Pour la forme, je courus à la chambre d’Isabelle et y jetai un coup d’œil ; en revenant, je confirmai les dires de la servante. Mr Linton avait repris sa place près du lit ; à ma rentrée, il leva les yeux, comprit la signification de mon air désolé, et les baissa de nouveau sans donner un ordre ni prononcer un mot.

— Allons-nous essayer quelque chose pour la rattraper et la ramener ? demandai-je. Que pourrions-nous faire ?

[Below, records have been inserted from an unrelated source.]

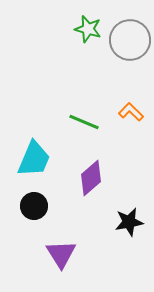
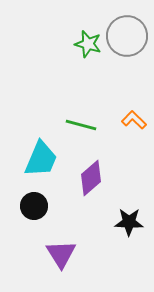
green star: moved 15 px down
gray circle: moved 3 px left, 4 px up
orange L-shape: moved 3 px right, 8 px down
green line: moved 3 px left, 3 px down; rotated 8 degrees counterclockwise
cyan trapezoid: moved 7 px right
black star: rotated 12 degrees clockwise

— Elle est partie de son plein gré, répondit le maître ; elle avait le droit de partir si bon lui semblait. Ne m’importunez plus à son sujet. Elle n’est plus ma sœur que de nom, désormais ; non que je la désavoue, mais parce qu’elle m’a désavoué.

Ce fut tout ce qu’il dit à ce propos. Il ne se livra par la suite à aucune investigation et ne fit aucune allusion à elle, sauf pour m’enjoindre d’envoyer ce qui lui appartenait dans la maison à sa nouvelle demeure, où qu’elle fût, dès que je la connaîtrais.